| WORK TO COMPLETE |
Omitting all pictures, retype the entries below exactly as given.

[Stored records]
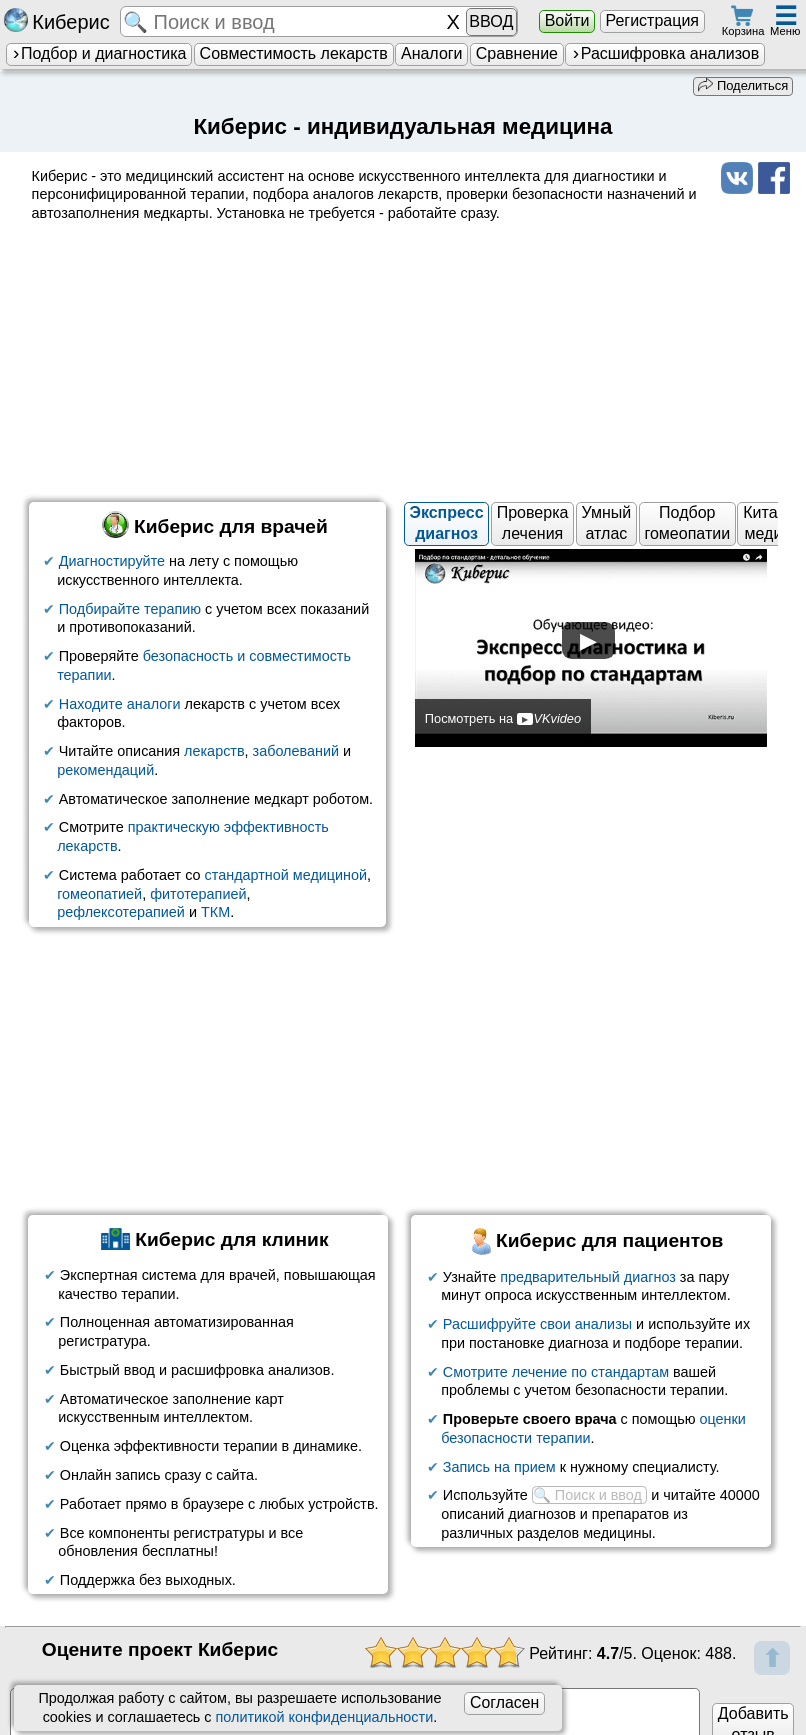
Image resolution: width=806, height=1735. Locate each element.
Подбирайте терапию (130, 608)
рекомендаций (105, 770)
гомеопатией (99, 893)
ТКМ (215, 912)
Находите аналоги (120, 703)
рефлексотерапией (121, 912)
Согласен (504, 1702)
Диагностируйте (112, 561)
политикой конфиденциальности (325, 1717)
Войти (567, 20)
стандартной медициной (286, 875)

| REPLY TO THE TASK |
Image resolution: width=806, height=1735. Locate each element.
Подбирайте терапию (130, 608)
рекомендаций (105, 770)
гомеопатией (99, 893)
ТКМ (215, 912)
Находите аналоги (120, 703)
рефлексотерапией (121, 912)
Согласен (504, 1702)
Диагностируйте (112, 561)
политикой конфиденциальности (325, 1717)
Войти (567, 20)
стандартной медициной (286, 875)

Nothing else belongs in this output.